__PROBLEM REQUIREMENTS__
Go through the data and copy every line exactly, but not the images.

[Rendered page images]
- - -

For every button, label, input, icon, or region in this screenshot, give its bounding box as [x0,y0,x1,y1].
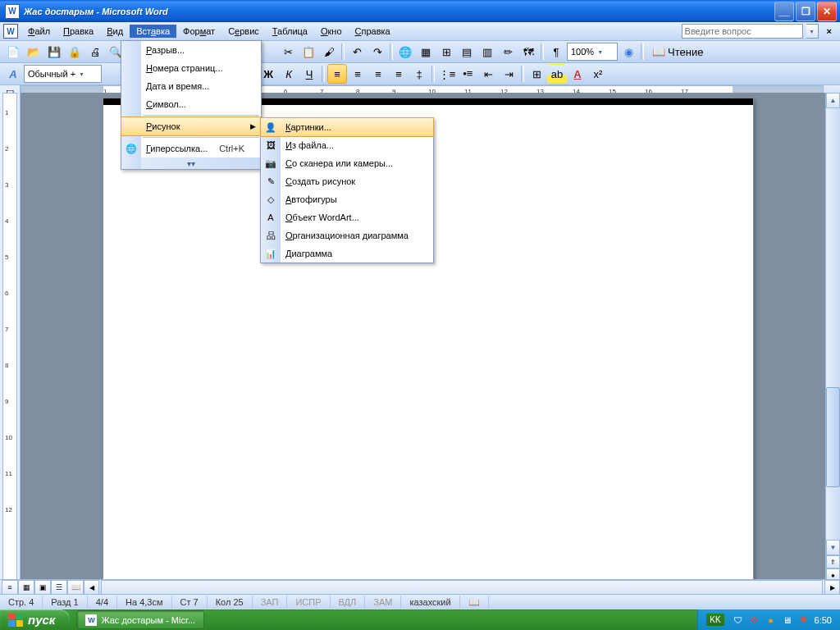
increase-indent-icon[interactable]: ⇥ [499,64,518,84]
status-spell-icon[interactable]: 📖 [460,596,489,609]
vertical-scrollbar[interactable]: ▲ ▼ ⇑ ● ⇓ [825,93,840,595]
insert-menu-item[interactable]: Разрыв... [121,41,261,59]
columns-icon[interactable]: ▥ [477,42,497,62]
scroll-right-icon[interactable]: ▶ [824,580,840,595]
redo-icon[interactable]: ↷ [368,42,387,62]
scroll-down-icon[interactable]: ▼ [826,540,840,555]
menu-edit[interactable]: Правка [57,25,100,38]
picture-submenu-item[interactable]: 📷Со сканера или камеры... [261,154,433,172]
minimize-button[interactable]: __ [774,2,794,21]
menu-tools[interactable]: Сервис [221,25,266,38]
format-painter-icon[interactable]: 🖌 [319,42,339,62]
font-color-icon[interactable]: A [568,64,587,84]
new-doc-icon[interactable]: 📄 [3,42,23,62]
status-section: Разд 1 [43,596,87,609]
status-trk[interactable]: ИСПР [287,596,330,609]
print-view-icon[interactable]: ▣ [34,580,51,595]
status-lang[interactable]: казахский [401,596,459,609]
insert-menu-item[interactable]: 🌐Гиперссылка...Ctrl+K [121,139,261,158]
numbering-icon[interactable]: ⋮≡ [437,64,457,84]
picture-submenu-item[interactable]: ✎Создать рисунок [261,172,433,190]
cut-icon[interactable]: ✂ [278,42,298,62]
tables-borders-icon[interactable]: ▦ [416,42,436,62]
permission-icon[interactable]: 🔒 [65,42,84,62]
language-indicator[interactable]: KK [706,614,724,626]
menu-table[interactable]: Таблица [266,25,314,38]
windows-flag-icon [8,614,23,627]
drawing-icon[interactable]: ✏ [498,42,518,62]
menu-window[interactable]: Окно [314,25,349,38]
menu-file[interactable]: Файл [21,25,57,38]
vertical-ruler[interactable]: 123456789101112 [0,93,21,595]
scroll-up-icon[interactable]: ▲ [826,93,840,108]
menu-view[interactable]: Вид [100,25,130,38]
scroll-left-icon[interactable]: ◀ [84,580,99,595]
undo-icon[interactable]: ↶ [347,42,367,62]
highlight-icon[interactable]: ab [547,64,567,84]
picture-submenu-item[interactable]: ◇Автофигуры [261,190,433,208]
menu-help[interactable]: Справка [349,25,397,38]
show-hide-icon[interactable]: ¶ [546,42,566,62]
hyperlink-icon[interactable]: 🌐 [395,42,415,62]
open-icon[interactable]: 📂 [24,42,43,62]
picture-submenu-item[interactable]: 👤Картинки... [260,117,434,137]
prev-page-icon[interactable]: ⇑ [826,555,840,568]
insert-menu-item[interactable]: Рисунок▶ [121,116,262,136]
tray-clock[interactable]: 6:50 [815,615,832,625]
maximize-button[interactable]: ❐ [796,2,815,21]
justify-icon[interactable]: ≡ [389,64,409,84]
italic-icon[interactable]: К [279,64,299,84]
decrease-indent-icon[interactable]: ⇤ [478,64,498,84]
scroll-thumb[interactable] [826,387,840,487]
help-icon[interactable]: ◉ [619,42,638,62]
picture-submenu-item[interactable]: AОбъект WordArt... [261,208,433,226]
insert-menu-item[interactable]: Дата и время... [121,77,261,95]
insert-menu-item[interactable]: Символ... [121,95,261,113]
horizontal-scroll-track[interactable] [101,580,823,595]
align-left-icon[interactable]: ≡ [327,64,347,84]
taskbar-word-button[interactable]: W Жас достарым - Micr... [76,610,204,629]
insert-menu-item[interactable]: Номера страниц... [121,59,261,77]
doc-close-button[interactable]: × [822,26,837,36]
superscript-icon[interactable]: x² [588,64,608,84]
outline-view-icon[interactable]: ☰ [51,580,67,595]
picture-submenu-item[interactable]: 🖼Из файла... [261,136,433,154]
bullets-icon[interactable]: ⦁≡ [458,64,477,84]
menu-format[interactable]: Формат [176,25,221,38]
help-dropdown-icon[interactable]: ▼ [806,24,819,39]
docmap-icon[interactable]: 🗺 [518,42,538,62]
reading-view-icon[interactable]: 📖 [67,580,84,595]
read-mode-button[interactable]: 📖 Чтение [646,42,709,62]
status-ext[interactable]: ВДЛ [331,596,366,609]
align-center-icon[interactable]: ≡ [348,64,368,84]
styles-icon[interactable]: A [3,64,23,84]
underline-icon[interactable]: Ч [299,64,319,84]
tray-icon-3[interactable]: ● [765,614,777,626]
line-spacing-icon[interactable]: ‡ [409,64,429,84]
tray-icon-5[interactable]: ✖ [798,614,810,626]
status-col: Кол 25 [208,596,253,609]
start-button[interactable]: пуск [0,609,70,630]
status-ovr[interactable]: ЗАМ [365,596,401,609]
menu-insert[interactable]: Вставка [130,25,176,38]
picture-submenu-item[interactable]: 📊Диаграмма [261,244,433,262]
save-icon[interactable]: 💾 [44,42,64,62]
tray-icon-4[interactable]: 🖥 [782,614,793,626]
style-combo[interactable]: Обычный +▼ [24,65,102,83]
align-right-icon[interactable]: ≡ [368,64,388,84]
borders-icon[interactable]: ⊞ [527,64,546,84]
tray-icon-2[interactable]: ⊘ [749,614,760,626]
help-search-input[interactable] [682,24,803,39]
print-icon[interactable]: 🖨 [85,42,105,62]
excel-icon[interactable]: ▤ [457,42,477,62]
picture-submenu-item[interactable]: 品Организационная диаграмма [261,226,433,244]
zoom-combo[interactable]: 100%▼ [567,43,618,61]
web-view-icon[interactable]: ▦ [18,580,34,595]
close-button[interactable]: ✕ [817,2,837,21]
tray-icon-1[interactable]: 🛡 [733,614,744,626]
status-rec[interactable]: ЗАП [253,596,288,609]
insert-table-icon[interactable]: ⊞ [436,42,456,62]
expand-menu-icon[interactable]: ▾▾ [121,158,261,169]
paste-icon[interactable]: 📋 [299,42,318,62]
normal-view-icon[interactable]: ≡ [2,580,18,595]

- - -

__SOLUTION TO THIS PROBLEM__
For every button, label, input, icon, or region in this screenshot, give its bounding box as [x0,y0,x1,y1].
increase-indent-icon[interactable]: ⇥ [499,64,518,84]
status-spell-icon[interactable]: 📖 [460,596,489,609]
vertical-scrollbar[interactable]: ▲ ▼ ⇑ ● ⇓ [825,93,840,595]
insert-menu-item[interactable]: Разрыв... [121,41,261,59]
columns-icon[interactable]: ▥ [477,42,497,62]
scroll-right-icon[interactable]: ▶ [824,580,840,595]
redo-icon[interactable]: ↷ [368,42,387,62]
scroll-down-icon[interactable]: ▼ [826,540,840,555]
menu-edit[interactable]: Правка [57,25,100,38]
picture-submenu-item[interactable]: 📷Со сканера или камеры... [261,154,433,172]
minimize-button[interactable]: __ [774,2,794,21]
menu-tools[interactable]: Сервис [221,25,266,38]
format-painter-icon[interactable]: 🖌 [319,42,339,62]
font-color-icon[interactable]: A [568,64,587,84]
new-doc-icon[interactable]: 📄 [3,42,23,62]
status-section: Разд 1 [43,596,87,609]
status-trk[interactable]: ИСПР [287,596,330,609]
print-view-icon[interactable]: ▣ [34,580,51,595]
status-lang[interactable]: казахский [401,596,459,609]
insert-menu-item[interactable]: 🌐Гиперссылка...Ctrl+K [121,139,261,158]
numbering-icon[interactable]: ⋮≡ [437,64,457,84]
picture-submenu-item[interactable]: ✎Создать рисунок [261,172,433,190]
cut-icon[interactable]: ✂ [278,42,298,62]
tables-borders-icon[interactable]: ▦ [416,42,436,62]
permission-icon[interactable]: 🔒 [65,42,84,62]
language-indicator[interactable]: KK [706,614,724,626]
menu-table[interactable]: Таблица [266,25,314,38]
windows-flag-icon [8,614,23,627]
drawing-icon[interactable]: ✏ [498,42,518,62]
menu-window[interactable]: Окно [314,25,349,38]
menu-file[interactable]: Файл [21,25,57,38]
vertical-ruler[interactable]: 123456789101112 [0,93,21,595]
scroll-up-icon[interactable]: ▲ [826,93,840,108]
menu-view[interactable]: Вид [100,25,130,38]
scroll-left-icon[interactable]: ◀ [84,580,99,595]
undo-icon[interactable]: ↶ [347,42,367,62]
highlight-icon[interactable]: ab [547,64,567,84]
picture-submenu-item[interactable]: ◇Автофигуры [261,190,433,208]
menu-help[interactable]: Справка [349,25,397,38]
show-hide-icon[interactable]: ¶ [546,42,566,62]
hyperlink-icon[interactable]: 🌐 [395,42,415,62]
open-icon[interactable]: 📂 [24,42,43,62]
picture-submenu-item[interactable]: 👤Картинки... [260,117,434,137]
prev-page-icon[interactable]: ⇑ [826,555,840,568]
insert-menu-item[interactable]: Рисунок▶ [121,116,262,136]
tray-clock[interactable]: 6:50 [815,615,832,625]
maximize-button[interactable]: ❐ [796,2,815,21]
justify-icon[interactable]: ≡ [389,64,409,84]
italic-icon[interactable]: К [279,64,299,84]
decrease-indent-icon[interactable]: ⇤ [478,64,498,84]
scroll-thumb[interactable] [826,387,840,487]
help-icon[interactable]: ◉ [619,42,638,62]
picture-submenu-item[interactable]: AОбъект WordArt... [261,208,433,226]
insert-menu-item[interactable]: Дата и время... [121,77,261,95]
insert-menu-item[interactable]: Символ... [121,95,261,113]
horizontal-scroll-track[interactable] [101,580,823,595]
align-left-icon[interactable]: ≡ [327,64,347,84]
taskbar-word-button[interactable]: W Жас достарым - Micr... [76,610,204,629]
insert-menu-item[interactable]: Номера страниц... [121,59,261,77]
doc-close-button[interactable]: × [822,26,837,36]
superscript-icon[interactable]: x² [588,64,608,84]
outline-view-icon[interactable]: ☰ [51,580,67,595]
picture-submenu-item[interactable]: 🖼Из файла... [261,136,433,154]
bullets-icon[interactable]: ⦁≡ [458,64,477,84]
menu-format[interactable]: Формат [176,25,221,38]
help-dropdown-icon[interactable]: ▼ [806,24,819,39]
docmap-icon[interactable]: 🗺 [518,42,538,62]
reading-view-icon[interactable]: 📖 [67,580,84,595]
read-mode-button[interactable]: 📖 Чтение [646,42,709,62]
status-ext[interactable]: ВДЛ [331,596,366,609]
align-center-icon[interactable]: ≡ [348,64,368,84]
styles-icon[interactable]: A [3,64,23,84]
underline-icon[interactable]: Ч [299,64,319,84]
tray-icon-3[interactable]: ● [765,614,777,626]
line-spacing-icon[interactable]: ‡ [409,64,429,84]
tray-icon-5[interactable]: ✖ [798,614,810,626]
status-col: Кол 25 [208,596,253,609]
start-button[interactable]: пуск [0,609,70,630]
status-ovr[interactable]: ЗАМ [365,596,401,609]
menu-insert[interactable]: Вставка [130,25,176,38]
picture-submenu-item[interactable]: 📊Диаграмма [261,244,433,262]
save-icon[interactable]: 💾 [44,42,64,62]
tray-icon-4[interactable]: 🖥 [782,614,793,626]
style-combo[interactable]: Обычный +▼ [24,65,102,83]
align-right-icon[interactable]: ≡ [368,64,388,84]
borders-icon[interactable]: ⊞ [527,64,546,84]
tray-icon-2[interactable]: ⊘ [749,614,760,626]
help-search-input[interactable] [682,24,803,39]
print-icon[interactable]: 🖨 [85,42,105,62]
excel-icon[interactable]: ▤ [457,42,477,62]
picture-submenu-item[interactable]: 品Организационная диаграмма [261,226,433,244]
zoom-combo[interactable]: 100%▼ [567,43,618,61]
web-view-icon[interactable]: ▦ [18,580,34,595]
close-button[interactable]: ✕ [817,2,837,21]
tray-icon-1[interactable]: 🛡 [733,614,744,626]
status-rec[interactable]: ЗАП [253,596,288,609]
insert-table-icon[interactable]: ⊞ [436,42,456,62]
expand-menu-icon[interactable]: ▾▾ [121,158,261,169]
paste-icon[interactable]: 📋 [299,42,318,62]
normal-view-icon[interactable]: ≡ [2,580,18,595]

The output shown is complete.